KARACHI: Engro Fertilisers’ revenue inched down 2.5% to Rs3.18 billion within the quarter ended June 30, 2019 owing to greater finance price and different working bills.
The corporate had reported a revenue of Rs3.26 billion in the identical interval of earlier 12 months, based on a notification despatched to the Pakistan Inventory Trade (PSX) on Thursday.
Accordingly, the earnings per share (EPS) of the corporate declined from Rs2.44 within the earlier 12 months to Rs2.38 within the Apr-Jun 2019 quarter.
The board of administrators advisable an interim money dividend of Rs5 per share.
In the course of the day, the corporate’s share value rose Rs1.88 to Rs63.87 with buying and selling in 2.5 million shares on the PSX.
Internet gross sales of the corporate elevated 17.87% to Rs26.99 billion within the quarter beneath evaluation versus Rs22.9 billion in the identical quarter of earlier 12 months. “Engro Fertilisers posted earnings of Rs3.2 billion (EPS Rs2.38), down 2.5% year-on-year primarily on the again of upper different working bills and finance price,” Topline Securities mentioned in post-result feedback.
Consolidated gross margins of the corporate elevated 2.three proportion factors year-on-year to 31.5% in 2Q2019 owing to excessive retention costs of urea and decrease proportion of di-ammonium phosphate (DAP) gross sales, it added.
“Regardless of a discount in volumetric gross sales by Eight-9% year-on-year, the corporate achieved 18% year-on-year development in revenues on the again of urea value hike,” it identified.
In the course of the quarter, finance price of the corporate soared 237% to Rs1.22 billion in comparison with Rs362.1 million final 12 months. Topline mentioned monetary fees swelled within the wake of enhance within the State Bank’s coverage charge and borrowings.
Different revenue of Engro Fertilisers elevated from Rs509.four million in Apr-Jun 2018 to Rs1.43 billion in Apr-Jun 2019, an increase of 180.1%.
“Efficient tax charge of the corporate got here in at 48% within the consolidated enterprise and 34% within the core urea enterprise throughout 2Q2019 owing to partial reversal of tax credit which it utilised in earlier quarters (near Rs2 billion) amid decline in future tax charges by the federal government,” the report mentioned.

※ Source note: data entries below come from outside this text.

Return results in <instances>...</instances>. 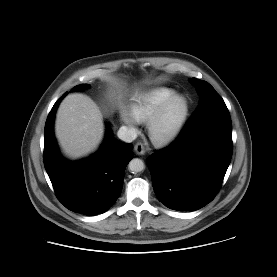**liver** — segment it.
Segmentation results:
<instances>
[{"label":"liver","instance_id":"obj_1","mask_svg":"<svg viewBox=\"0 0 277 277\" xmlns=\"http://www.w3.org/2000/svg\"><path fill=\"white\" fill-rule=\"evenodd\" d=\"M55 131L67 156L83 157L95 151L103 138V115L88 96L70 94L59 106Z\"/></svg>","mask_w":277,"mask_h":277}]
</instances>
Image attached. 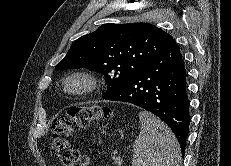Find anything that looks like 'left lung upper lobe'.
<instances>
[{"mask_svg":"<svg viewBox=\"0 0 231 166\" xmlns=\"http://www.w3.org/2000/svg\"><path fill=\"white\" fill-rule=\"evenodd\" d=\"M172 39L149 23L103 24L78 38L56 69L86 67L102 73L107 97L157 57Z\"/></svg>","mask_w":231,"mask_h":166,"instance_id":"5c2ea615","label":"left lung upper lobe"}]
</instances>
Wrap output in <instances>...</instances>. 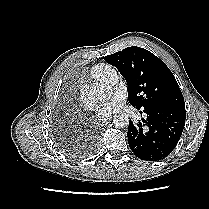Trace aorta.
<instances>
[{
    "label": "aorta",
    "mask_w": 209,
    "mask_h": 209,
    "mask_svg": "<svg viewBox=\"0 0 209 209\" xmlns=\"http://www.w3.org/2000/svg\"><path fill=\"white\" fill-rule=\"evenodd\" d=\"M110 96V89L105 85H96L88 92V97L93 101L107 100ZM113 122L115 126L124 128L129 124V117L127 114L121 113L114 117Z\"/></svg>",
    "instance_id": "1"
}]
</instances>
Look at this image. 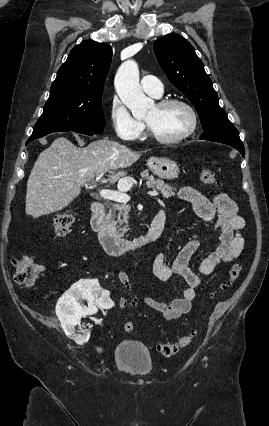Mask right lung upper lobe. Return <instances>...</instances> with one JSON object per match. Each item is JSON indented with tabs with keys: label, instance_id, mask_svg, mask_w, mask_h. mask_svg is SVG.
I'll list each match as a JSON object with an SVG mask.
<instances>
[{
	"label": "right lung upper lobe",
	"instance_id": "cb5924a9",
	"mask_svg": "<svg viewBox=\"0 0 269 426\" xmlns=\"http://www.w3.org/2000/svg\"><path fill=\"white\" fill-rule=\"evenodd\" d=\"M111 58L110 45L83 41L70 51L66 62L59 68L50 93L102 95Z\"/></svg>",
	"mask_w": 269,
	"mask_h": 426
}]
</instances>
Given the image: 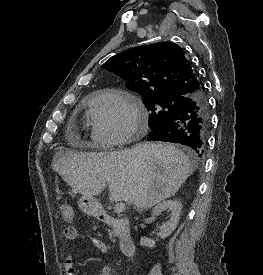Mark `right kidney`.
<instances>
[{"label":"right kidney","instance_id":"obj_1","mask_svg":"<svg viewBox=\"0 0 263 275\" xmlns=\"http://www.w3.org/2000/svg\"><path fill=\"white\" fill-rule=\"evenodd\" d=\"M182 209V204L179 200H166L158 203L152 210L154 216H159L163 211H171L170 220L162 224L160 227V237L161 239L167 238L176 229L177 224L180 219V213ZM140 245L149 248L155 247V241L146 237L140 239Z\"/></svg>","mask_w":263,"mask_h":275}]
</instances>
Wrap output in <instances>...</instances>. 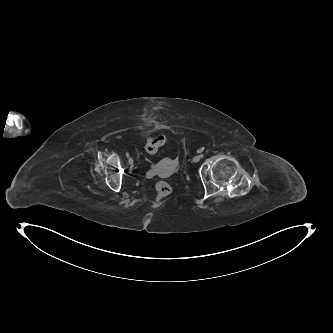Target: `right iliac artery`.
Returning a JSON list of instances; mask_svg holds the SVG:
<instances>
[{
  "mask_svg": "<svg viewBox=\"0 0 333 333\" xmlns=\"http://www.w3.org/2000/svg\"><path fill=\"white\" fill-rule=\"evenodd\" d=\"M126 156L129 157V153L128 152L126 153Z\"/></svg>",
  "mask_w": 333,
  "mask_h": 333,
  "instance_id": "82829eb1",
  "label": "right iliac artery"
}]
</instances>
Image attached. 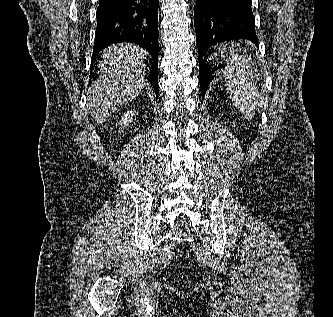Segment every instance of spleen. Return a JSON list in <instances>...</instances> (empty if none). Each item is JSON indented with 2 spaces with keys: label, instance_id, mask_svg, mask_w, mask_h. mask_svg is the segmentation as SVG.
Instances as JSON below:
<instances>
[{
  "label": "spleen",
  "instance_id": "obj_1",
  "mask_svg": "<svg viewBox=\"0 0 333 317\" xmlns=\"http://www.w3.org/2000/svg\"><path fill=\"white\" fill-rule=\"evenodd\" d=\"M233 46V44L229 45ZM230 65L220 71L225 80L227 95L236 108L250 120L255 115L260 93L254 81L251 60L238 53H228Z\"/></svg>",
  "mask_w": 333,
  "mask_h": 317
}]
</instances>
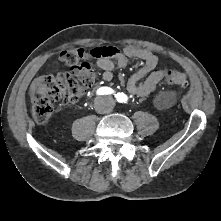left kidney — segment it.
<instances>
[{"label":"left kidney","mask_w":221,"mask_h":221,"mask_svg":"<svg viewBox=\"0 0 221 221\" xmlns=\"http://www.w3.org/2000/svg\"><path fill=\"white\" fill-rule=\"evenodd\" d=\"M172 98V93H163L161 94V97L159 98L160 101L163 103H168Z\"/></svg>","instance_id":"left-kidney-1"}]
</instances>
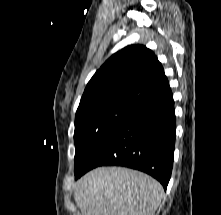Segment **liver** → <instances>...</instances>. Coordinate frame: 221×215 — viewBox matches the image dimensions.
<instances>
[{
  "instance_id": "obj_1",
  "label": "liver",
  "mask_w": 221,
  "mask_h": 215,
  "mask_svg": "<svg viewBox=\"0 0 221 215\" xmlns=\"http://www.w3.org/2000/svg\"><path fill=\"white\" fill-rule=\"evenodd\" d=\"M163 196L157 180L122 167L96 168L74 187L82 215H154Z\"/></svg>"
}]
</instances>
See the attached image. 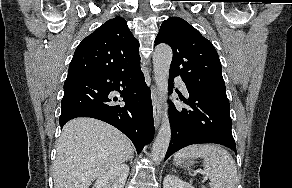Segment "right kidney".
I'll return each instance as SVG.
<instances>
[{"label":"right kidney","mask_w":292,"mask_h":188,"mask_svg":"<svg viewBox=\"0 0 292 188\" xmlns=\"http://www.w3.org/2000/svg\"><path fill=\"white\" fill-rule=\"evenodd\" d=\"M128 174V165L121 164L99 176L92 188H124Z\"/></svg>","instance_id":"obj_1"}]
</instances>
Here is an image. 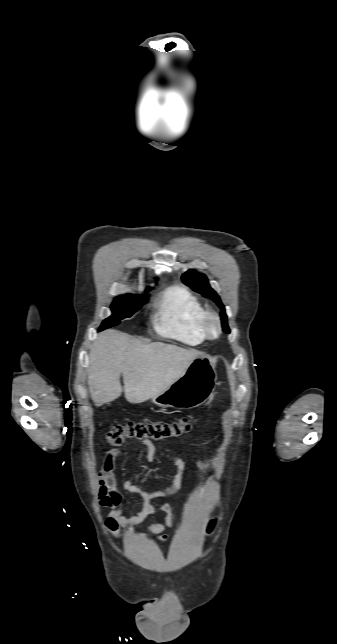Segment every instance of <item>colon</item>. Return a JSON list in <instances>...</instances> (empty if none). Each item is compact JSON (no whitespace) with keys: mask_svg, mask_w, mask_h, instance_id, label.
I'll return each mask as SVG.
<instances>
[{"mask_svg":"<svg viewBox=\"0 0 337 644\" xmlns=\"http://www.w3.org/2000/svg\"><path fill=\"white\" fill-rule=\"evenodd\" d=\"M194 423L195 419L191 415L184 416L170 423L126 421L112 427L106 434V440L111 446H119L127 438L164 440L189 432ZM216 523V518L209 521L207 525L208 533L214 531Z\"/></svg>","mask_w":337,"mask_h":644,"instance_id":"obj_1","label":"colon"}]
</instances>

“We flag rupee depreciation, regulatory management on the fertiliser trade, poor crop season and unfavourable resolution associated to GIDC (fuel infrastructure improvement cess) as key dangers to our earnings/valuation forecast,” it mentioned.
Engro Fertilisers reported a revenue of Rs7.18 billion for the half 12 months ended June 30, 2019. It was zero.5% greater than Rs7.15 billion recorded within the corresponding interval of earlier 12 months. EPS of the corporate inched as much as Rs5.38 from Rs5.35 final 12 months.
Internet gross sales within the half 12 months stood at Rs50.6 billion, up 23.16% in comparison with Rs41.1 billion in the identical interval of earlier 12 months.